La réalité de premier ordre = le consensus scientifique + les constatations irréductibles (tomber du haut d’une falaise, par exemple, on en meurt).

La réalité de second ordre = l’interprétation qu’on fait de la réalité de premier ordre.
Ce sont nos croyances sur ce qu’est le monde, les autres, soi-même.
Ces croyances peuvent être plus ou moins fondées.

On peut dire que la réalité de premier ordre fait l’objet d’un consensus, à condition d’être au fait des découvertes scientifiques; ce qui nécessite un minimum de volonté de savoir (d’apprendre).
Cela nécessite aussi de ne pas avoir sombré dans la psychose ou d’autres formes de folie dangereuse (quand on pense, par exemple, pouvoir défier Newton en sautant du haut d’une falaise de cinquante mètres et survivre grâce aux pouvoirs légués par le grand esprit qu’on a prié juste avant).
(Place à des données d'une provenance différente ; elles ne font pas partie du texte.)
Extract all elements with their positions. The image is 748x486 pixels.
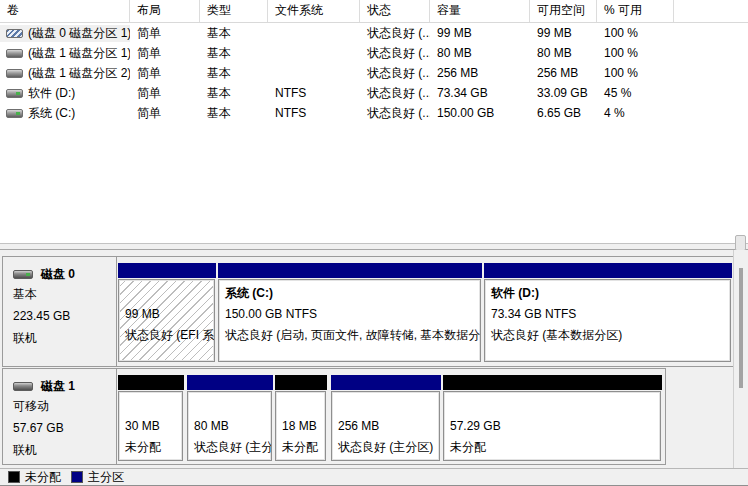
partition-256 MB[interactable]: 256 MB 状态良好 (主分区) [331,369,441,464]
disk-info-line: 联机 [13,439,110,461]
scrollbar-nub[interactable] [735,235,746,251]
volume-name: 系统 (C:) [28,105,75,122]
partition-box[interactable]: 80 MB 状态良好 (主分区) [187,391,272,461]
partition-title [282,395,319,416]
partition-box[interactable]: 系统 (C:) 150.00 GB NTFS 状态良好 (启动, 页面文件, 故… [218,279,481,362]
partition-title [125,395,176,416]
capacity-cell: 80 MB [430,46,530,60]
filesystem-cell: NTFS [268,86,360,100]
primary-partition-bar [118,263,216,278]
capacity-cell: 99 MB [430,26,530,40]
gray-volume-icon [6,69,23,78]
status-cell: 状态良好 (... [360,45,430,62]
table-row[interactable]: (磁盘 0 磁盘分区 1) 简单 基本 状态良好 (... 99 MB 99 M… [0,23,748,43]
percent-free-cell: 4 % [597,106,674,120]
partition-57.29 GB[interactable]: 57.29 GB 未分配 [443,369,662,464]
percent-free-cell: 100 % [597,66,674,80]
disk-info: 可移动57.67 GB联机 [13,395,110,461]
primary-partition-bar [484,263,732,278]
free-space-cell: 256 MB [530,66,597,80]
gray-volume-icon [6,49,23,58]
partition-系统 (C:)[interactable]: 系统 (C:) 150.00 GB NTFS 状态良好 (启动, 页面文件, 故… [218,257,482,366]
column-header[interactable]: 布局 [130,0,200,22]
free-space-cell: 99 MB [530,26,597,40]
partition-box[interactable]: 30 MB 未分配 [118,391,183,461]
primary-partition-bar [218,263,482,278]
disk-header[interactable]: 磁盘 1 可移动57.67 GB联机 [3,369,117,464]
drive-volume-icon [6,109,23,118]
volume-name: (磁盘 1 磁盘分区 2) [28,65,130,82]
volume-list-rows: (磁盘 0 磁盘分区 1) 简单 基本 状态良好 (... 99 MB 99 M… [0,23,748,123]
partition-title [125,283,208,304]
type-cell: 基本 [200,65,268,82]
volume-name: 软件 (D:) [28,85,75,102]
column-header[interactable]: 类型 [200,0,268,22]
partition-status: 未分配 [125,437,176,458]
disk-graphical-pane: 磁盘 0 基本223.45 GB联机 99 MB 状态良好 (EFI 系统分区)… [0,250,748,468]
column-header[interactable]: 文件系统 [268,0,360,22]
legend-label: 主分区 [88,469,124,486]
volume-cell: (磁盘 1 磁盘分区 1) [0,45,130,62]
volume-name: (磁盘 0 磁盘分区 1) [28,25,130,42]
partition-status: 状态良好 (启动, 页面文件, 故障转储, 基本数据分区) [225,325,474,346]
partition-title [338,395,433,416]
partition-软件 (D:)[interactable]: 软件 (D:) 73.34 GB NTFS 状态良好 (基本数据分区) [484,257,732,366]
volume-name: (磁盘 1 磁盘分区 1) [28,45,130,62]
legend-swatch [71,471,83,483]
partition-99 MB[interactable]: 99 MB 状态良好 (EFI 系统分区) [118,257,216,366]
partition-title [450,395,654,416]
layout-cell: 简单 [130,85,200,102]
partition-box[interactable]: 18 MB 未分配 [275,391,326,461]
capacity-cell: 256 MB [430,66,530,80]
unallocated-bar [118,375,184,390]
partition-80 MB[interactable]: 80 MB 状态良好 (主分区) [187,369,273,464]
partition-box[interactable]: 57.29 GB 未分配 [443,391,661,461]
table-row[interactable]: (磁盘 1 磁盘分区 2) 简单 基本 状态良好 (... 256 MB 256… [0,63,748,83]
primary-partition-bar [331,375,441,390]
partition-size: 150.00 GB NTFS [225,304,474,325]
partition-box[interactable]: 99 MB 状态良好 (EFI 系统分区) [118,279,215,362]
legend-item: 未分配 [8,469,61,486]
partition-status: 未分配 [282,437,319,458]
type-cell: 基本 [200,25,268,42]
layout-cell: 简单 [130,105,200,122]
partition-box[interactable]: 256 MB 状态良好 (主分区) [331,391,440,461]
layout-cell: 简单 [130,25,200,42]
partition-title: 软件 (D:) [491,283,724,304]
partition-30 MB[interactable]: 30 MB 未分配 [118,369,184,464]
partition-18 MB[interactable]: 18 MB 未分配 [275,369,327,464]
vertical-scrollbar[interactable] [733,250,748,468]
disk-header[interactable]: 磁盘 0 基本223.45 GB联机 [3,257,117,366]
column-header[interactable]: 卷 [0,0,130,22]
type-cell: 基本 [200,45,268,62]
vertical-scrollbar-thumb[interactable] [739,268,743,388]
unallocated-bar [443,375,662,390]
partition-size: 18 MB [282,416,319,437]
column-header[interactable]: 可用空间 [530,0,597,22]
partition-box[interactable]: 软件 (D:) 73.34 GB NTFS 状态良好 (基本数据分区) [484,279,731,362]
column-header[interactable]: % 可用 [597,0,674,22]
status-cell: 状态良好 (... [360,65,430,82]
table-row[interactable]: 软件 (D:) 简单 基本 NTFS 状态良好 (... 73.34 GB 33… [0,83,748,103]
volume-cell: 软件 (D:) [0,85,130,102]
status-cell: 状态良好 (... [360,25,430,42]
column-header[interactable]: 容量 [430,0,530,22]
layout-cell: 简单 [130,45,200,62]
free-space-cell: 80 MB [530,46,597,60]
partition-size: 99 MB [125,304,208,325]
table-row[interactable]: 系统 (C:) 简单 基本 NTFS 状态良好 (... 150.00 GB 6… [0,103,748,123]
disk-green-icon [13,270,33,279]
disk-name: 磁盘 1 [41,378,75,395]
unallocated-bar [275,375,327,390]
legend-swatch [8,471,20,483]
efi-volume-icon [6,29,23,38]
pane-splitter[interactable] [0,243,748,250]
table-row[interactable]: (磁盘 1 磁盘分区 1) 简单 基本 状态良好 (... 80 MB 80 M… [0,43,748,63]
percent-free-cell: 100 % [597,46,674,60]
free-space-cell: 33.09 GB [530,86,597,100]
volume-cell: 系统 (C:) [0,105,130,122]
disk-info-line: 223.45 GB [13,305,110,327]
column-header[interactable]: 状态 [360,0,430,22]
disk-info-line: 57.67 GB [13,417,110,439]
disk-info-line: 可移动 [13,395,110,417]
La réalité de second ordre est celle des visions du monde, des interprétations, des conceptions qu’on se fait de la réalité de premier ordre.
Si le premier ordre était l’objectivité, le second serait la subjectivité.

Le premier problème que nous rencontrons, en réfléchissant un peu est celui-ci : nous avons tous tendance à confondre les deux réalités, à prendre nos réalités pour LA réalité, à prendre nos vessies pour des lanternes, et à les considérer ensuite comme absolues (non négociables).

C’est pour ça qu’il faut examiner ce qu’est une « vision du monde » (une « vérité ») et se demander pourquoi et comment toutes les visions du monde (les opinions) ne se valent pas.

Car, en fait, elles ne se valent pas…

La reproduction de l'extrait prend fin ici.